3. see if data is loaded

hive> select * from users limit 2;
OK
1 F 1 10 48067
2 M 56 16 70072
Time taken: 0.278 seconds, Fetched: 2 row(s)

hive> select * from movies limit 2;
OK
1 Toy Story (1995) ["Animation","Children's","Comedy"]
2 Jumanji (1995) ["Adventure","Children's","Fantasy"]
Time taken: 0.352 seconds, Fetched: 2 row(s)

hive> select * from ratings limit 2;
OK
1 1193 5 978300760
1 661 3 978302109
Time taken: 0.28 seconds, Fetched: 2 row(s)

hive> select * from occupations limit 2;
OK
0 other/not specified
1 academic/educator
Time taken: 0.245 seconds, Fetched: 2 row(s)

if you are all good till here than lets practice hiveQL stuffs.

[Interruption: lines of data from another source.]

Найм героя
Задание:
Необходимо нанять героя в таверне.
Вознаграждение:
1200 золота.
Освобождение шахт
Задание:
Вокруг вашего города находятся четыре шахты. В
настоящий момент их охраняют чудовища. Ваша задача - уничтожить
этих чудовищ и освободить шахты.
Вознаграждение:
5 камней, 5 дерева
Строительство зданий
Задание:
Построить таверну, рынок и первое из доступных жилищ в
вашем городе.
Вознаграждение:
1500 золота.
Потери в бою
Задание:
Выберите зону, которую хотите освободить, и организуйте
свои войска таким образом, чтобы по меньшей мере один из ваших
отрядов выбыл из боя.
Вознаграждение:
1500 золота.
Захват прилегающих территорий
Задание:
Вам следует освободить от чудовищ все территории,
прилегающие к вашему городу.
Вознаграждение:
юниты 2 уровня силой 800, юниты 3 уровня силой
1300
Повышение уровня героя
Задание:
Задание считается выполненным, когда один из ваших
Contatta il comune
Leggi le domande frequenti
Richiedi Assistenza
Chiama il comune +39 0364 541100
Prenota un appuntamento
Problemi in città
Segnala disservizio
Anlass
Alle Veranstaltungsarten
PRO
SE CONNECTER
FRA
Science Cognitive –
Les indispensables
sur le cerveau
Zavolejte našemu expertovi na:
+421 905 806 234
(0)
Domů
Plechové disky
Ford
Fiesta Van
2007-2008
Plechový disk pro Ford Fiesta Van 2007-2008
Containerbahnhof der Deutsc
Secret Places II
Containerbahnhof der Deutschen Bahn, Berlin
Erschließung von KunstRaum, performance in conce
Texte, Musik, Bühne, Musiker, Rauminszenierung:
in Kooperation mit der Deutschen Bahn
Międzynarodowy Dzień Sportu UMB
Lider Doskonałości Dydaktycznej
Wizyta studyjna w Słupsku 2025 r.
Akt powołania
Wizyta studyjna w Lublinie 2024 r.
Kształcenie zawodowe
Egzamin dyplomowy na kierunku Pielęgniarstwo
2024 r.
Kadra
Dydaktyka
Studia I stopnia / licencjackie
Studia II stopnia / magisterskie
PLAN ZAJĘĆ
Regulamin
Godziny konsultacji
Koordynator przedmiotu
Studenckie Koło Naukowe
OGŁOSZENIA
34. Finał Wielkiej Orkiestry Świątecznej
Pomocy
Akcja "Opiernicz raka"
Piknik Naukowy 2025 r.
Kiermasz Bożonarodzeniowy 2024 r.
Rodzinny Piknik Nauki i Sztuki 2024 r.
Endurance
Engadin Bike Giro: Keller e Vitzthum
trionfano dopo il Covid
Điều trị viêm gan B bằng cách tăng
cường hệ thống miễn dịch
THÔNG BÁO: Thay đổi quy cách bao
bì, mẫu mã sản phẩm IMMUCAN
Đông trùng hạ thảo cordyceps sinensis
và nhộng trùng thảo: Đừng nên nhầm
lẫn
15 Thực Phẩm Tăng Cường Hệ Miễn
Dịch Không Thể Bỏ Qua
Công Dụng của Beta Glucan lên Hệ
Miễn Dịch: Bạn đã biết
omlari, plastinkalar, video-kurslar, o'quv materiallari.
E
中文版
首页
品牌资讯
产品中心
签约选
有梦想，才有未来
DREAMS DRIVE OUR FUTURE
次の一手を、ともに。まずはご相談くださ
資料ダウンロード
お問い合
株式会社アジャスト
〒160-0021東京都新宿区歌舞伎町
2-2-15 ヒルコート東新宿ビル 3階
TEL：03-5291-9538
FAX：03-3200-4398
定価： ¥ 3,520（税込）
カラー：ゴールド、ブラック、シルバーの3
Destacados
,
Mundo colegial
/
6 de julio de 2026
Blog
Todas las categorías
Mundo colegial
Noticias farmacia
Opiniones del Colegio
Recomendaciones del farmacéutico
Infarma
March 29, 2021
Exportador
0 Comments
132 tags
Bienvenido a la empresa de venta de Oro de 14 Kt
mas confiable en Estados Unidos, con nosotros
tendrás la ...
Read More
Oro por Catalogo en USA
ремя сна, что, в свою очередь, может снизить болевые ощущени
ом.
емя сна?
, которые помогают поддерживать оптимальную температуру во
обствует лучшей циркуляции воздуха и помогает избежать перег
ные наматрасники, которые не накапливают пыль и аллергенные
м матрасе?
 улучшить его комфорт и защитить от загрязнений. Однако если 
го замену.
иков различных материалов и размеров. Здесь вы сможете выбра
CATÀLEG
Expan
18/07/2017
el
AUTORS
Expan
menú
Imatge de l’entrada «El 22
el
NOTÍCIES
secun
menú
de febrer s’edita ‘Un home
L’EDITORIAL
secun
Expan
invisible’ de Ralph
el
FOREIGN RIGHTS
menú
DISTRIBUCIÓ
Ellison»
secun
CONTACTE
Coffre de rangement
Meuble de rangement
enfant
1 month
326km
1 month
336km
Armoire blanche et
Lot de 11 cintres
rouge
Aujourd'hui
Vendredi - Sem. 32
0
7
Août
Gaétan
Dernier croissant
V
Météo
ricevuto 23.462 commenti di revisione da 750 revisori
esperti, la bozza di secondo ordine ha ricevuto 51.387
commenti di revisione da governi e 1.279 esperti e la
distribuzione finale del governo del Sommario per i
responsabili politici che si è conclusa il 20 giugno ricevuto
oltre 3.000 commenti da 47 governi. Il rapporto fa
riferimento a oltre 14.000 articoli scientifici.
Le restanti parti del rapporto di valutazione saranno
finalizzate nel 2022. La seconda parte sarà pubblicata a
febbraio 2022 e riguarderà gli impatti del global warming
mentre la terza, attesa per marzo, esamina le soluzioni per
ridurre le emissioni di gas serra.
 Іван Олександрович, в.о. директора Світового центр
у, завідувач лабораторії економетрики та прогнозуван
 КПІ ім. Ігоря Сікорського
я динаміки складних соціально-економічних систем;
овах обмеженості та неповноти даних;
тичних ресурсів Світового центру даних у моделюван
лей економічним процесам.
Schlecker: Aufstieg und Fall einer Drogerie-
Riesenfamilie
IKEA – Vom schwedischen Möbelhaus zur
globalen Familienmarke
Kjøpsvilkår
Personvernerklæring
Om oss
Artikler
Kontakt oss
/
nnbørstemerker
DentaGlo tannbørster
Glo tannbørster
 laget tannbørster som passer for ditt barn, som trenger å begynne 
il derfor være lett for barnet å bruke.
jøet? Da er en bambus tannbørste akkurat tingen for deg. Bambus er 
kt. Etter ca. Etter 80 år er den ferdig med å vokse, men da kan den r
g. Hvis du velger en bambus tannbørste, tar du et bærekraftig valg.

NOTE: in each case to maintain readabilty I will limit the output to 10 only.

Use Case 1:
Find out Occupation of all the users:

Solution:
select u.*, o.occupation from users u, occupations o where u.occupation_id= o.id limit 10;


OUTPUT:

1 F 1 10 48067 K-12 student
2 M 56 16 70072 self-employed
3 M 25 15 55117 scientist
4 M 45 7 02460 executive/managerial
5 M 25 20 55455 writer
6 F 50 9 55117 homemaker
7 M 35 1 06810 academic/educator
8 M 25 12 11413 programmer
9 M 25 17 61614 technician/engineer
10 F 35 1 95370 academic/educator


Use Case 2:
Find out numbers of non-adults as per Indian standard, who has rated movies:

Solution: select count(*) from users where age < 18;
222

Use case 3:
Find out the no of users with same occupation and having age more than 25 along with occupation details:

Solution:
select o.occupation, count(1)  from users u join occupations o where u.occupation_id= o.id AND u.age > 24 group by o.occupation;

K-12 student 3
academic/educator 479
artist 220
clerical/admin 155
college/grad student 222
customer service 94
doctor/health care 227
executive/managerial 660
farmer 15
homemaker 86
lawyer 121
other/not specified 578
programmer 328
retired 141
sales/marketing 263
scientist 130
self-employed 223
technician/engineer 448
tradesman/craftsman 60
unemployed 30
writer 232


Use Case 4: Find the age of the most rated user with counts of rating;

Solution:

select u.userid, u.age, x.count from users u join ( select r.userid, count(rating) count from ratings r group by (r.userid) order by count DESC limit 1) x where u.userid = x.userid;

4169 50 2314



---------------------
I am working on it, will add more examples here.